Exercise goal –
Please count how many lines of the data include the word "quieres". Give only that number in reply.

(Items from a dataset)
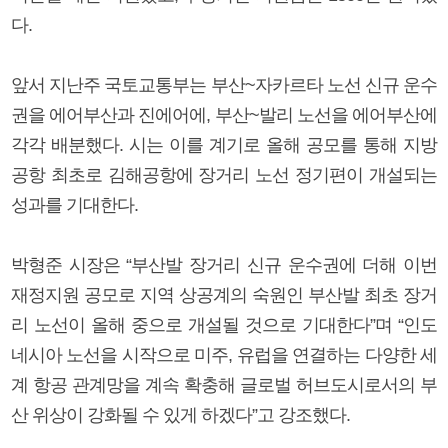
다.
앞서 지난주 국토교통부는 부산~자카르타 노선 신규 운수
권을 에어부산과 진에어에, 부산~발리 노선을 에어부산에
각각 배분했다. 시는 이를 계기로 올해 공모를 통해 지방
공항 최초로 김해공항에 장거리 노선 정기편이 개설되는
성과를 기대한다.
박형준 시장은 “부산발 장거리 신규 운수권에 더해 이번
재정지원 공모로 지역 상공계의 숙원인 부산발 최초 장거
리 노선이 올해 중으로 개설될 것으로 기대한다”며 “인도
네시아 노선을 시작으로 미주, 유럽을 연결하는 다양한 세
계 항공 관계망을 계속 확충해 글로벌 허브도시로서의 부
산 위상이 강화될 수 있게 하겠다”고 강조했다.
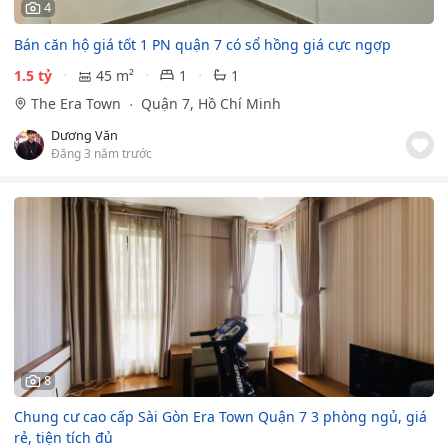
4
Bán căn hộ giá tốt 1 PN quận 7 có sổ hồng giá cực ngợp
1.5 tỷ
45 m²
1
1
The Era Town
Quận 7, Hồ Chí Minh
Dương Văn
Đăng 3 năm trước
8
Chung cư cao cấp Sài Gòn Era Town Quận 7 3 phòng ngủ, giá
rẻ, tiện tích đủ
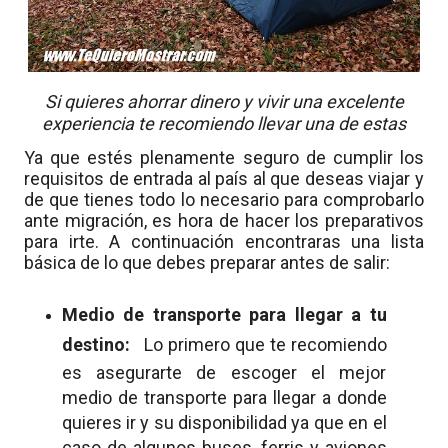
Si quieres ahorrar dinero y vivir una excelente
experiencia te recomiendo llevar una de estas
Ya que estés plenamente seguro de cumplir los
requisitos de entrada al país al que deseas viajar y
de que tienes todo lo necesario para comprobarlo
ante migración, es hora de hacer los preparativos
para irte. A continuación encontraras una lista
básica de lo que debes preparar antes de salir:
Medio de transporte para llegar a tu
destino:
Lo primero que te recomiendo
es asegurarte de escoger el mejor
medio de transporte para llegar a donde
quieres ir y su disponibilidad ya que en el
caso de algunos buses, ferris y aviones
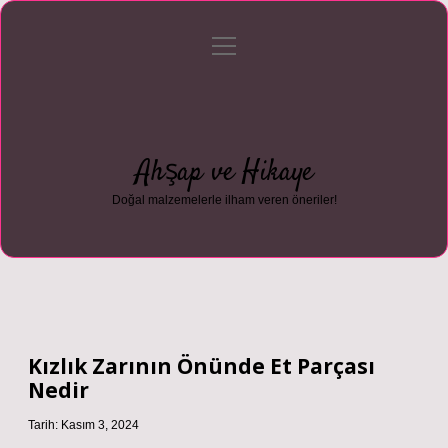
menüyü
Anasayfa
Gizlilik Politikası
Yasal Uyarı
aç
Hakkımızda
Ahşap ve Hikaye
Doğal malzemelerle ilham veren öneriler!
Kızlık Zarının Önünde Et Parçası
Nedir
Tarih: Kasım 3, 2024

Exercise answer –
2